When Corbijn met U2 on their first American tour, Bono had only one request: “Make me look tall, skinny, intelligent, with a sense of humor,” to which Corbijn replied, “So, you want to look like me.” Corbijn’s relationship with U2 is not only one of his longest-running creative collaborations, it’s also one of his most prolific and well-known, yielding album covers for The Unforgettable Fire, Rattle and Hum, The Joshua Tree and Achtung Baby as well as several music videos, including One.
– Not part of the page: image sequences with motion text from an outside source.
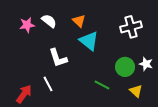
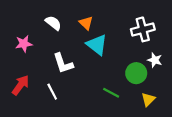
pink star: (27, 25) -> (24, 44), moved
white star: (146, 64) -> (155, 60), moved
yellow triangle: (136, 91) -> (148, 99), turned 32
red arrow: (24, 94) -> (21, 85), moved

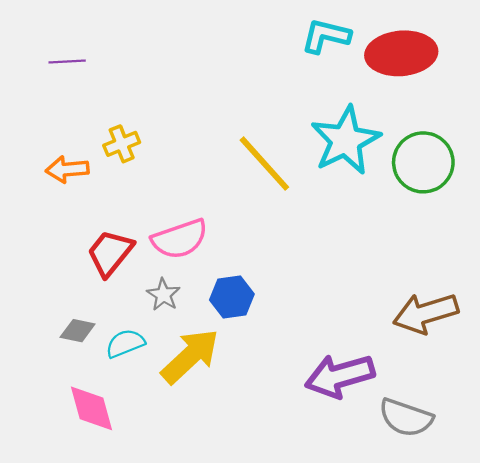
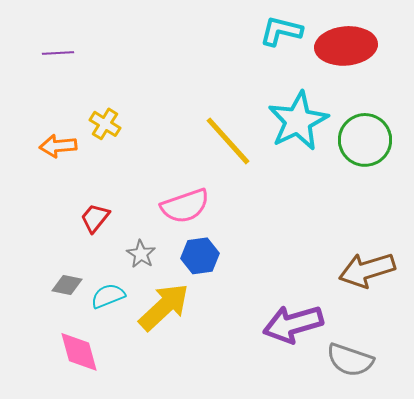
yellow cross: (122, 144) -> (105, 124), turned -36
pink semicircle: (180, 239) -> (185, 206), moved
red trapezoid: (110, 253) -> (95, 218), size x0.7

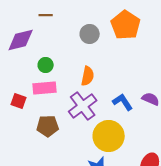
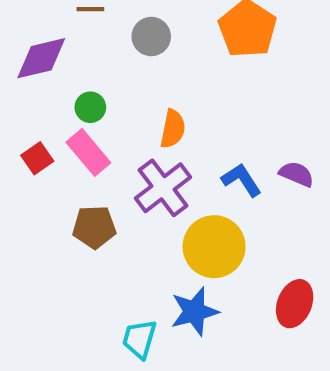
gray circle: (90, 34) -> (151, 37), moved
pink rectangle: (45, 88) -> (88, 152), turned 55
red square: (19, 101) -> (37, 158), moved, turned 35

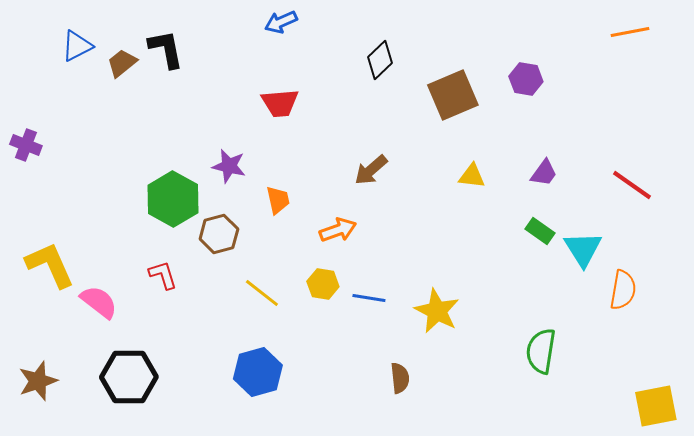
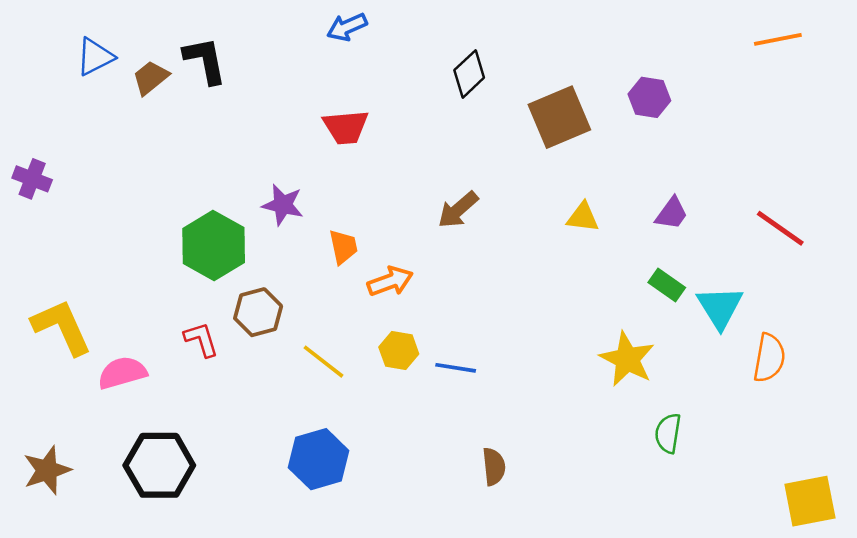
orange arrow: (338, 230) -> (390, 281), moved
brown hexagon: (219, 234) -> (258, 312), moved
pink semicircle: (99, 302) -> (122, 373), turned -54
yellow star: (437, 311) -> (627, 359), moved
green semicircle: (541, 351) -> (668, 433), size x0.7

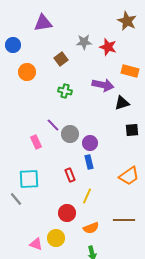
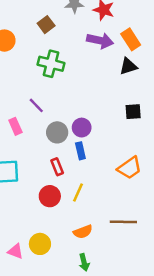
orange rectangle: (130, 71) -> (131, 39), turned 42
purple arrow: (103, 85) -> (100, 41), moved
green cross: (65, 91) -> (51, 64), size x1.5
black triangle: (122, 103) -> (128, 66), moved
gray circle: (70, 134) -> (57, 132), moved
red circle: (67, 213) -> (50, 196), moved

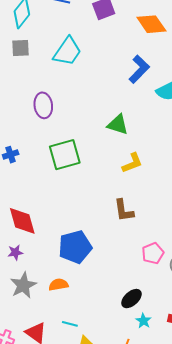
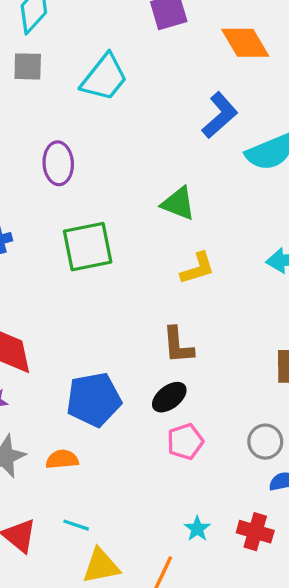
pink pentagon: (153, 253) -> (185, 442), moved
black ellipse: (131, 299) -> (169, 397), moved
Music was Anton Corbijn’s first love. The son of a Protestant minister, he was socially awkward and somewhat shy as a boy. “He always sort of withdrew into his own cocoon,” his sister recalls. However, he found an escape in music. He wasn’t a musician, just an amateur drummer who loved to listen. During the summer of 1972, when he was 16, his family moved to the small Dutch town of Groningen. He heard about a local concert in a park. Having no friends in this new area, he wanted to attend, but didn’t want to go alone and draw attention to himself. He asked his father if he could borrow his camera. This allowed him the freedom to get to the stage without feeling like people would be staring. After getting the images developed he sent them off to a magazine, and, to his surprise, they published them. That was the moment that changed his life. Photography became a way for him to gain access to concerts of the bands he loved. It was an excuse for him to get closer to the stage. “I really wanted to become part of that world,” Corbijn says, “Gradually, I developed a love for photography itself.”
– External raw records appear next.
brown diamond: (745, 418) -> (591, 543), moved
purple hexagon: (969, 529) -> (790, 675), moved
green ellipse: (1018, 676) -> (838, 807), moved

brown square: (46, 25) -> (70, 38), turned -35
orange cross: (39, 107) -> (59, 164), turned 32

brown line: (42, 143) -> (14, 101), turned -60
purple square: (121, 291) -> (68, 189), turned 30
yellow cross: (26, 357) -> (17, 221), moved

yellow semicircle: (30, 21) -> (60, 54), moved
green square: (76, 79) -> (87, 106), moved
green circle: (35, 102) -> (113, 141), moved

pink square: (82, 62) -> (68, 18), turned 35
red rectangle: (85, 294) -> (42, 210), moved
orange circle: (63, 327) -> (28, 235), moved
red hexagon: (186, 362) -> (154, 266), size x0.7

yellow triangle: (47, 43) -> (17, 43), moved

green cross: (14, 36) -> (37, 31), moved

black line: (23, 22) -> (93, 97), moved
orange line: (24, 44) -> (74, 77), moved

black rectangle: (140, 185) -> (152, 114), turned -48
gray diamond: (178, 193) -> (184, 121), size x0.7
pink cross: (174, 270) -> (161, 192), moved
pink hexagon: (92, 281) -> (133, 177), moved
Within a few years, Corbijn felt the limitations of his small hometown in The Netherlands. The musicians he enjoyed the most were English. He knew that in order to grow, he would need to move on. “I don’t think the scene in Holland inspired me, but I was very inspired by the London scene,” he says. “There was just something about the music scene here that I wanted to see in my photography. I felt my best pictures were always taken when I went for a little trip to England or when some English musicians visited. I definitely didn’t think I was capable of all this when I was young.” He picked up and moved to London in 1979, mostly because of the band, Joy Division.
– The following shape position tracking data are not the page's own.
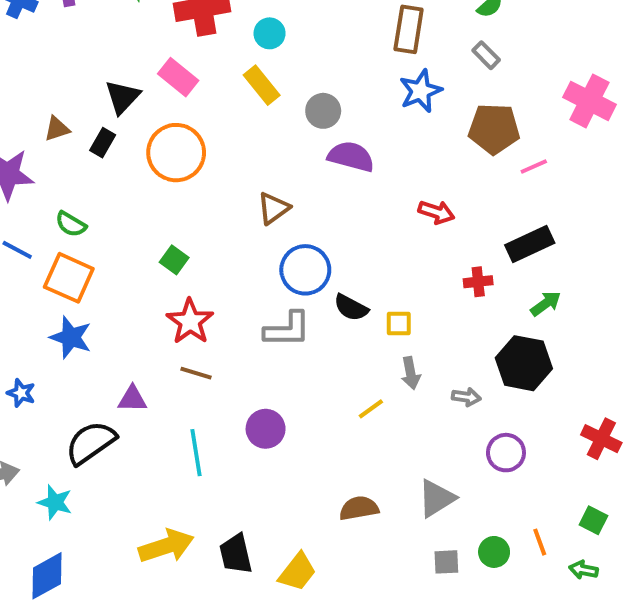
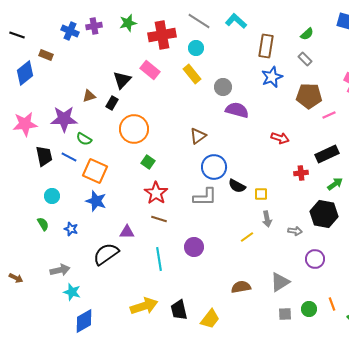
orange circle: (176, 153) -> (134, 129), moved
green semicircle: (71, 224) -> (84, 139), moved
cyan star: (55, 502) -> (72, 292), moved

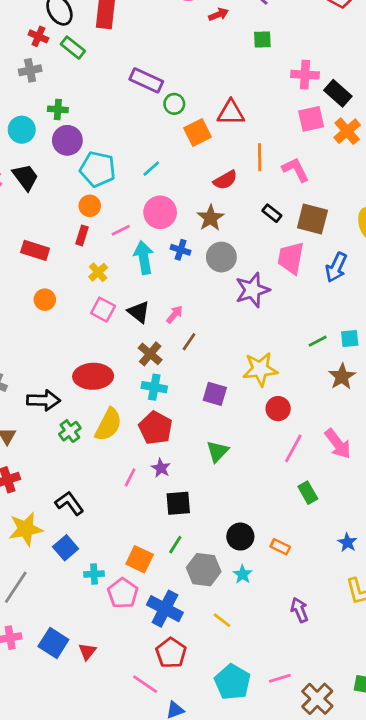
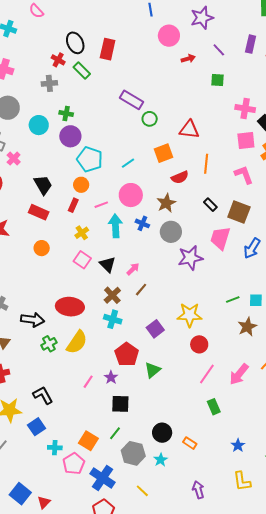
orange square: (197, 132) -> (163, 153), moved
pink L-shape: (296, 170) -> (244, 175), moved
black trapezoid: (25, 177) -> (43, 185), moved
purple square: (215, 394) -> (155, 329), turned 30
red pentagon: (156, 428) -> (127, 354), moved
pink arrow: (338, 444) -> (239, 374), turned 70

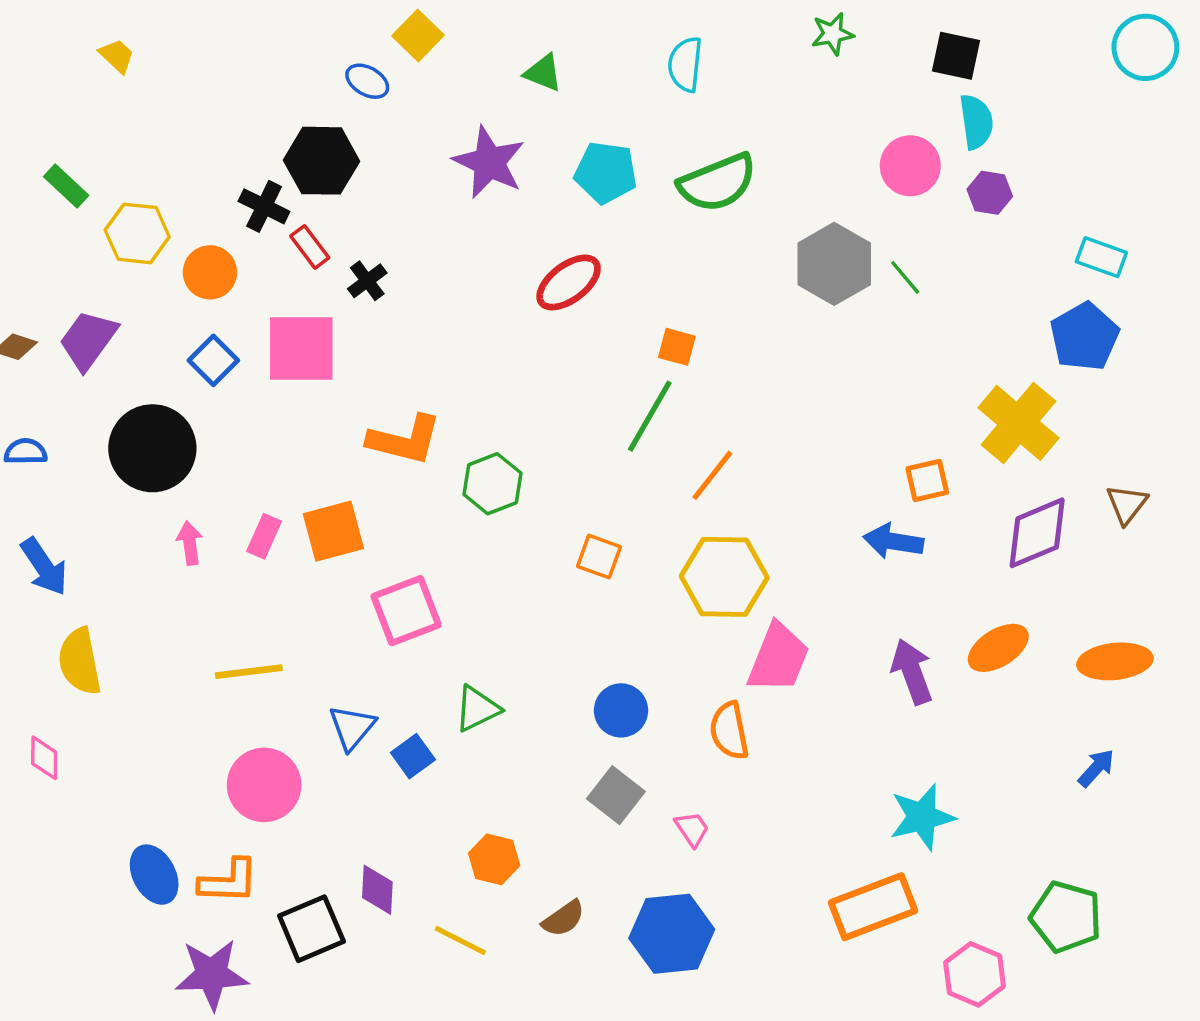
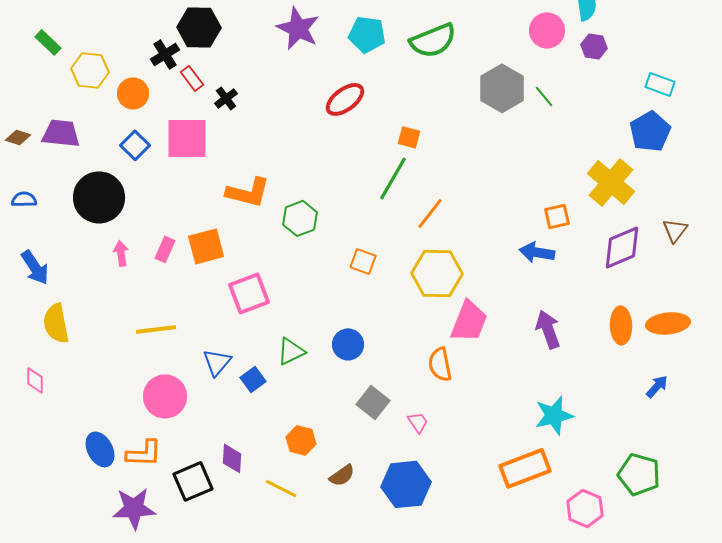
black cross: (264, 206) -> (165, 54), turned 32
purple trapezoid: (88, 340) -> (61, 133), turned 60
orange ellipse: (998, 648) -> (621, 325), moved, turned -60
blue circle: (621, 710) -> (348, 344), moved

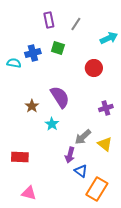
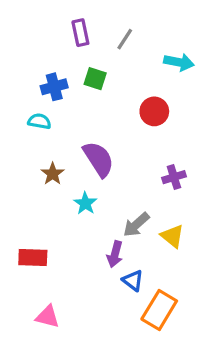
cyan arrow: (109, 38) -> (179, 62), turned 36
cyan semicircle: (14, 63) -> (39, 121), moved

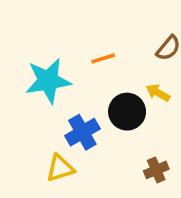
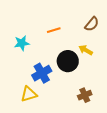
cyan star: (48, 81) -> (22, 43), size x0.6

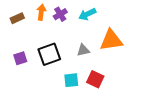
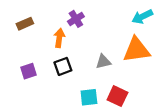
orange arrow: (41, 12) -> (59, 38), moved
cyan arrow: (87, 14) -> (142, 17), moved
black square: (49, 54) -> (63, 66), size x0.7

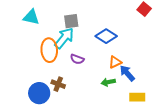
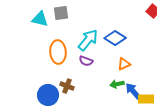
gray square: (71, 21) -> (61, 13), moved
cyan arrow: (64, 38) -> (88, 40), moved
blue arrow: (127, 73) -> (133, 91), moved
Joy Division was a British post-punk band who was just making it big in the late 70s. Their first album was released in 1979, Unknown Pleasures, and Corbijn was so moved by it that he wanted to go where that music came from. Within two weeks of arriving in England, he found himself at a Joy Division concert and, at the end of it, was able to meet the band. They invited him to shoot some photographs of them the next day. He didn’t understand many of the lyrics because of his poor English at that point, but he knew from they way they sang, that it was important. It was the music that inspired him. Their passion for music reminded him of what he felt for photography. “The intensity with which some people were making music and that they sang with, really appealed to me. That was the only thing that they were living for,” he says. “That appealed to me, so I had a connection with people like that because photography was the only thing that mattered to me in my life. And I gave it everything. What music can give you is that you aren’t the only one who feels like that. It felt like some sort of camaraderie.”
Corbijn became a photographer for New Musical Express, a music journalism publication in the UK, and traveled for them to different cities throughout England. What he found surprised him. The environment was bleak and desolate, with large areas that were extremely poverty-stricken. This “landscape”, as well as the melancholy music and musicians surrounding him, inspired him to shoot in black and white, giving a stark and lonely look to his images. Entirely self- taught, Corbijn has relied on instinct rather than technical training, loving to experiment and the surprise of seeing what develops. He doesn’t use a tripod, doesn’t use flash and lets the mistakes just happen. “Your handicap is your strongest asset,” he says, “I made it work for myself, and then somehow that becomes how you take pictures, which is different to a lot of people.”
Never stagnant in his career, Corbijn has moved deftly between photography, music videos and feature films. His first film was a project close to his heart. Loosely based on the story of Ian Curtis, the lead singer of Joy Division, Control won several awards at the Cannes Film Festival, including the Director’s Fortnight. It went on to win five British Independent Film Awards including Best Film and Best Director. For his second film, he directed George Clooney in The American and his latest directing project, which just finished production, is A Most Wanted Man with Rachel McAdams and Robin Wright. He is continuously pushing himself to grow because, through his career, he has seen more in himself than he thought was possible and he wants to find what else is there.